======== RECORDED DATA ========
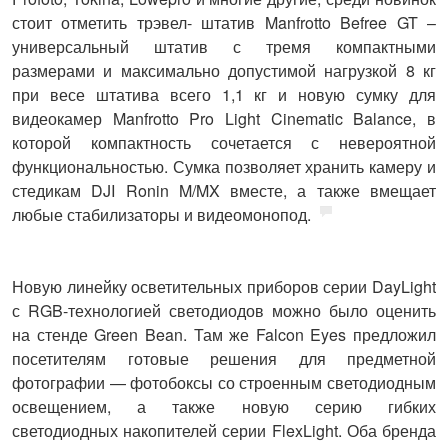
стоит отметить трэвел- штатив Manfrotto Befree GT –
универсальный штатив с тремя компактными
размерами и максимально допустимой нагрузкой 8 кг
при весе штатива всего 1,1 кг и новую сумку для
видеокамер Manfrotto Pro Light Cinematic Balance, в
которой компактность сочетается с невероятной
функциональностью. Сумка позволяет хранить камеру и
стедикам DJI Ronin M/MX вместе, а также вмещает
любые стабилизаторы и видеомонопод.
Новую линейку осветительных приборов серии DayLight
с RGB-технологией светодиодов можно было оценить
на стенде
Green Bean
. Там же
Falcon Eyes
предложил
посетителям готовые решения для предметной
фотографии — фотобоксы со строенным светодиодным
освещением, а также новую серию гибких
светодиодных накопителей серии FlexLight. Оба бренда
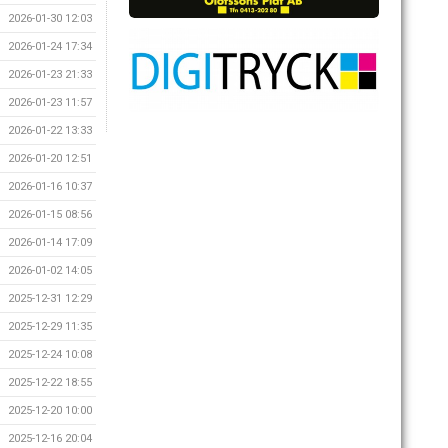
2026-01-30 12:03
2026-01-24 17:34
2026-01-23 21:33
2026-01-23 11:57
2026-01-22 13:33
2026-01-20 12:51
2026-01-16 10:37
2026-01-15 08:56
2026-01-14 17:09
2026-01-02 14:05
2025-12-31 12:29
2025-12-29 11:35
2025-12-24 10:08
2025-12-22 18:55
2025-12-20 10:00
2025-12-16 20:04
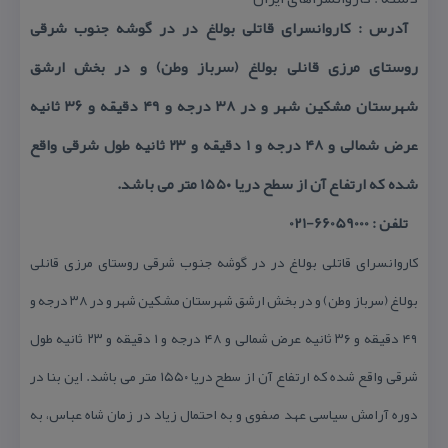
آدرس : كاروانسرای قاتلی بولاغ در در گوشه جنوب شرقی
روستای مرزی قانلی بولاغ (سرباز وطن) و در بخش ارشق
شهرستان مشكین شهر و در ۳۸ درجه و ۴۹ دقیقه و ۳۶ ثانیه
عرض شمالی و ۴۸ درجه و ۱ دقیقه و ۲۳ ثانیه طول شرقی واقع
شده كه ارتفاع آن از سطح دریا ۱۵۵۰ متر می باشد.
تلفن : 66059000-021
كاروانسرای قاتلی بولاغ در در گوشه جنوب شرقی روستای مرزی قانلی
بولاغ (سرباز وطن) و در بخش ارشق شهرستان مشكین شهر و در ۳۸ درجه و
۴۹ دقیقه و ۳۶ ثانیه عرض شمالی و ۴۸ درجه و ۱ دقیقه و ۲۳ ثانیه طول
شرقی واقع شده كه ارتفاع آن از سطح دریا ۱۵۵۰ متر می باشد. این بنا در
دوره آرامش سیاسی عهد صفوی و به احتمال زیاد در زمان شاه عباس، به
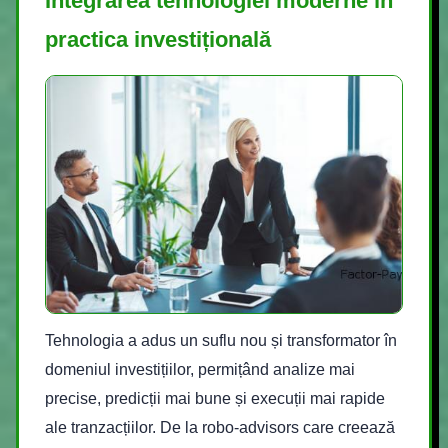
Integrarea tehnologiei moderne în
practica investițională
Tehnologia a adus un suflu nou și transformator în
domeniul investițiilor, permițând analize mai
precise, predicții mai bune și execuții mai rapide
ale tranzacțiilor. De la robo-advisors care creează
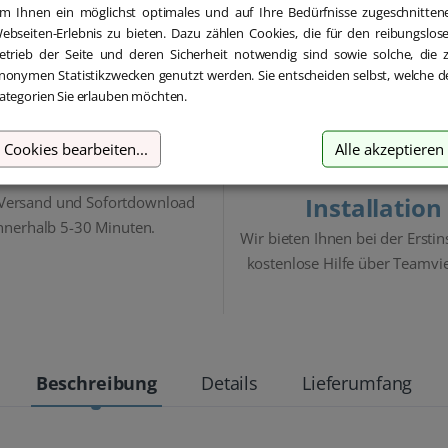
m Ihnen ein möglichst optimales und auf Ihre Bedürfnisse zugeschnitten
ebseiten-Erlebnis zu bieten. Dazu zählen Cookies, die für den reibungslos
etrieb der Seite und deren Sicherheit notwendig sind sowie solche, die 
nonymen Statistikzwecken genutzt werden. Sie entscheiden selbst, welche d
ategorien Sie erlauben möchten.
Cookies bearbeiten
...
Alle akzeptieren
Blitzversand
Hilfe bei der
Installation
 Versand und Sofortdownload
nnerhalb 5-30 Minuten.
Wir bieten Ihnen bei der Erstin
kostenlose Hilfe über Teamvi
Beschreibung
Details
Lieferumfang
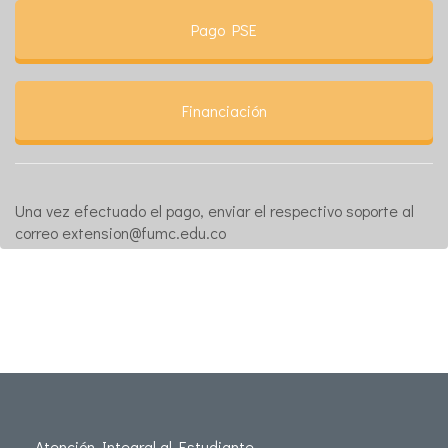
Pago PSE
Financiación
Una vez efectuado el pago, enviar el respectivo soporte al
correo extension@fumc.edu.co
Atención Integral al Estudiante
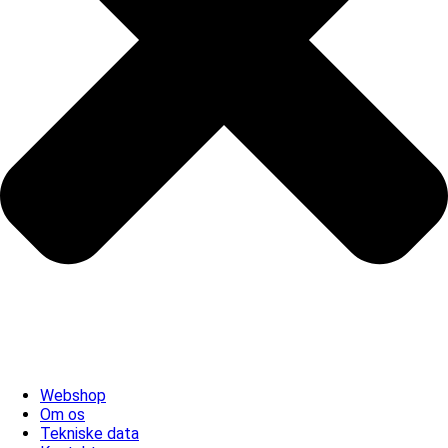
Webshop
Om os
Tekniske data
========
EXERCISE GOAL »
Give the listing above again exactly, minus any images.

SOLUTION TO THIS PROBLEM »
стоит отметить трэвел- штатив Manfrotto Befree GT –
универсальный штатив с тремя компактными
размерами и максимально допустимой нагрузкой 8 кг
при весе штатива всего 1,1 кг и новую сумку для
видеокамер Manfrotto Pro Light Cinematic Balance, в
которой компактность сочетается с невероятной
функциональностью. Сумка позволяет хранить камеру и
стедикам DJI Ronin M/MX вместе, а также вмещает
любые стабилизаторы и видеомонопод.
Новую линейку осветительных приборов серии DayLight
с RGB-технологией светодиодов можно было оценить
на стенде
Green Bean
. Там же
Falcon Eyes
предложил
посетителям готовые решения для предметной
фотографии — фотобоксы со строенным светодиодным
освещением, а также новую серию гибких
светодиодных накопителей серии FlexLight. Оба бренда
2026-01-30 12:03
2026-01-24 17:34
2026-01-23 21:33
2026-01-23 11:57
2026-01-22 13:33
2026-01-20 12:51
2026-01-16 10:37
2026-01-15 08:56
2026-01-14 17:09
2026-01-02 14:05
2025-12-31 12:29
2025-12-29 11:35
2025-12-24 10:08
2025-12-22 18:55
2025-12-20 10:00
2025-12-16 20:04
آدرس : كاروانسرای قاتلی بولاغ در در گوشه جنوب شرقی
روستای مرزی قانلی بولاغ (سرباز وطن) و در بخش ارشق
شهرستان مشكین شهر و در ۳۸ درجه و ۴۹ دقیقه و ۳۶ ثانیه
عرض شمالی و ۴۸ درجه و ۱ دقیقه و ۲۳ ثانیه طول شرقی واقع
شده كه ارتفاع آن از سطح دریا ۱۵۵۰ متر می باشد.
تلفن : 66059000-021
كاروانسرای قاتلی بولاغ در در گوشه جنوب شرقی روستای مرزی قانلی
بولاغ (سرباز وطن) و در بخش ارشق شهرستان مشكین شهر و در ۳۸ درجه و
۴۹ دقیقه و ۳۶ ثانیه عرض شمالی و ۴۸ درجه و ۱ دقیقه و ۲۳ ثانیه طول
شرقی واقع شده كه ارتفاع آن از سطح دریا ۱۵۵۰ متر می باشد. این بنا در
دوره آرامش سیاسی عهد صفوی و به احتمال زیاد در زمان شاه عباس، به
Integrarea tehnologiei moderne în
practica investițională
Tehnologia a adus un suflu nou și transformator în
domeniul investițiilor, permițând analize mai
precise, predicții mai bune și execuții mai rapide
ale tranzacțiilor. De la robo-advisors care creează
m Ihnen ein möglichst optimales und auf Ihre Bedürfnisse zugeschnitten
ebseiten-Erlebnis zu bieten. Dazu zählen Cookies, die für den reibungslos
etrieb der Seite und deren Sicherheit notwendig sind sowie solche, die 
nonymen Statistikzwecken genutzt werden. Sie entscheiden selbst, welche d
ategorien Sie erlauben möchten.
Cookies bearbeiten
...
Alle akzeptieren
Blitzversand
Hilfe bei der
Installation
 Versand und Sofortdownload
nnerhalb 5-30 Minuten.
Wir bieten Ihnen bei der Erstin
kostenlose Hilfe über Teamvi
Beschreibung
Details
Lieferumfang
Pago PSE
Financiación
Una vez efectuado el pago, enviar el respectivo soporte al
correo extension@fumc.edu.co
Atención Integral al Estudiante
Webshop
Om os
Tekniske data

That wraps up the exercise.